Angustia es el estado en que se encuentra prácticamente todo Chile en estos días, frente a la muerte del niño Tomás, quién a sus cortos 3 años de vida es asesinado. Una tremenda pena.
Chile entero está consternado y yo también. Quiénes somos padres lo entendemos.
Cuesta comprender y aceptar, tan aterrador acto, más aún si el autor termina comprobándose que fue el tío abuelo del menor.
No se entiende bien qué pasa por la cabeza de un ser humano para ser capaz de cometer tan horrendo crimen.
En general, me he quejado porque frente a cada suceso de estas características, se genera una ley, dándole el nombre del afectado. La ley Zamudio entre una de tantas.
De seguro ya se está pensando en generar una ley Tomás, no me cabe dudas y al mismo tiempo me parece y estoy totalmente de acuerdo con aquello.
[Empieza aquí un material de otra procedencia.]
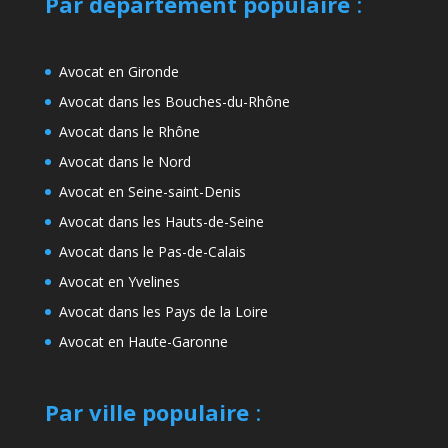
Par département populaire
:
Avocat en Gironde
Avocat dans les Bouches-du-Rhône
Avocat dans le Rhône
Avocat dans le Nord
Avocat en Seine-saint-Denis
Avocat dans les Hauts-de-Seine
Avocat dans le Pas-de-Calais
Avocat en Yvelines
Avocat dans les Pays de la Loire
Avocat en Haute-Garonne
Par ville populaire
: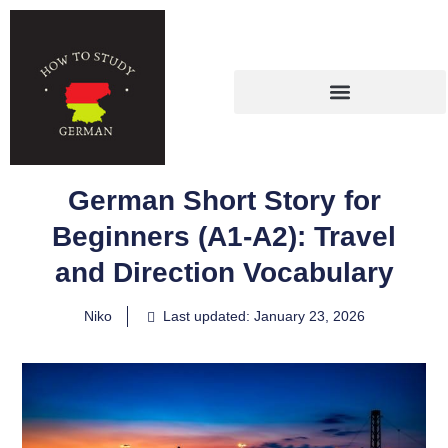
German Short Story for
Beginners (A1-A2): Travel
and Direction Vocabulary
Niko
Last updated: January 23, 2026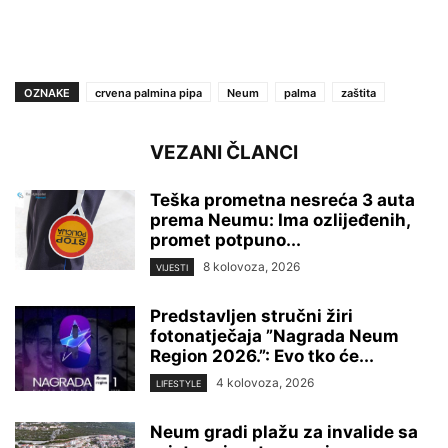
OZNAKE
crvena palmina pipa
Neum
palma
zaštita
VEZANI ČLANCI
Teška prometna nesreća 3 auta
prema Neumu: Ima ozlijeđenih,
promet potpuno...
8 kolovoza, 2026
VIJESTI
Predstavljen stručni žiri
fotonatječaja ”Nagrada Neum
Region 2026.”: Evo tko će...
4 kolovoza, 2026
LIFESTYLE
Neum gradi plažu za invalide sa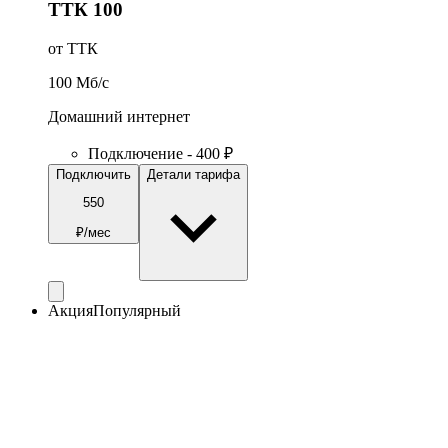
ТТК 100
от ТТК
100
Мб/c
Домашний интернет
Подключение - 400 ₽
Подключить
Детали тарифа
550
₽/мес
Акция
Популярный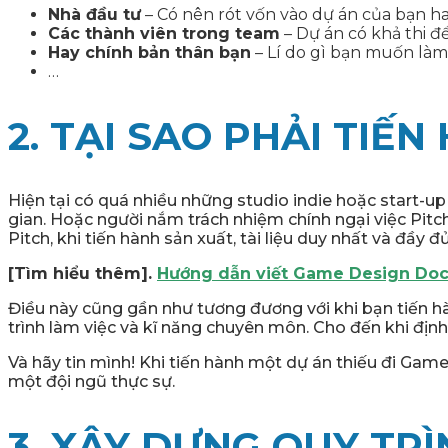
Nhà đầu tư
– Có nên rót vốn vào dự án của bạn 
Các thành viên trong team
– Dự án có khả thi đ
Hay chính bản thân bạn
– Lí do gì bạn muốn là
…
2. TẠI SAO PHẢI TIẾ
Hiện tại có quá nhiều những studio indie hoặc start-up 
gian. Hoặc người nắm trách nhiệm chính ngại việc Pitc
Pitch, khi tiến hành sản xuất, tài liệu duy nhất và đầ
[Tìm hiểu thêm].
Hướng dẫn viết Game Design Do
Điều này cũng gần như tương đương với khi bạn tiến h
trình làm việc và kĩ năng chuyên môn. Cho đến khi địn
Và hãy tin mình! Khi tiến hành một dự án thiếu đi Gam
một đội ngũ thực sự.
3. XÂY DỰNG QUY TR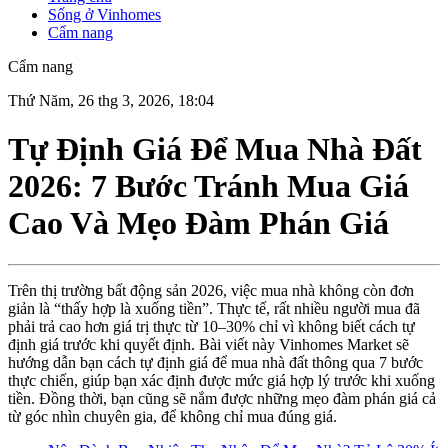
Sống ở Vinhomes
Cẩm nang
Cẩm nang
Thứ Năm, 26 thg 3, 2026, 18:04
Tự Định Giá Để Mua Nhà Đất
2026: 7 Bước Tránh Mua Giá
Cao Và Mẹo Đàm Phán Giá
Trên thị trường bất động sản 2026, việc mua nhà không còn đơn
giản là “thấy hợp là xuống tiền”. Thực tế, rất nhiều người mua đã
phải trả cao hơn giá trị thực từ 10–30% chỉ vì không biết cách tự
định giá trước khi quyết định. Bài viết này Vinhomes Market sẽ
hướng dẫn bạn cách tự định giá để mua nhà đất thông qua 7 bước
thực chiến, giúp bạn xác định được mức giá hợp lý trước khi xuống
tiền. Đồng thời, bạn cũng sẽ nắm được những mẹo đàm phán giá cả
từ góc nhìn chuyên gia, để không chỉ mua đúng giá.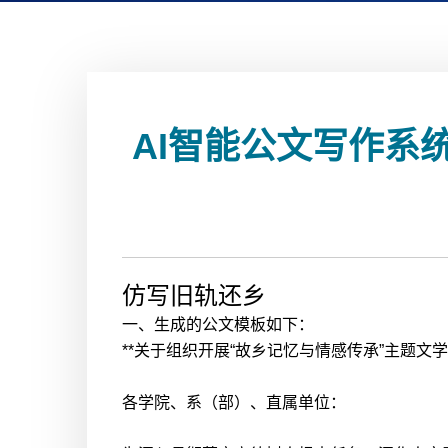
AI智能公文写作系
仿写旧轨还乡
一、生成的公文模板如下：
**关于组织开展“故乡记忆与情感传承”主题文
各学院、系（部）、直属单位：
Lo que no me parece es que después de cada horrendo crimen, después de cada fatal accidente o después de cada acto brutal se legisle y no se cambie la manera de actuar del Chile en el que me gustaría vivir.
Ha llegado el momento de dejar de ser reactivos y ser propositivos y visionarios.
Autoridades, legisladores, burócratas, por favor seamos creativos, propositivos, empáticos, y más que nada, previsores, actuemos antes de que ocurran las cosas y lamentemos. Tenemos que proponernos dejar de ser el Chile fallido.
Ojalá la hipotética ley Tomás sea la última que tengamos que escribir como reacción a lo sucedido, sino que todas las nuevas leyes sean porque estamos preocupados de la población, de sus necesidades y de sus angustias.
En esta oportunidad comparto y empatizo con cualquier idea de legislar, tendiente a mejorar las condiciones de enjuiciamiento a quiénes cometen crímenes de similares características como las del crimen de Tomás.
Y que al mismo tiempo tienda a resolver cuestiones básicas para vivir en una sociedad equilibrada, cuestiones simples y sencillas, de seguridad, con buena salud y educación y más que nada en que cada persona tenga derechos apropiados y cada interviniente asuma sus responsabilidades.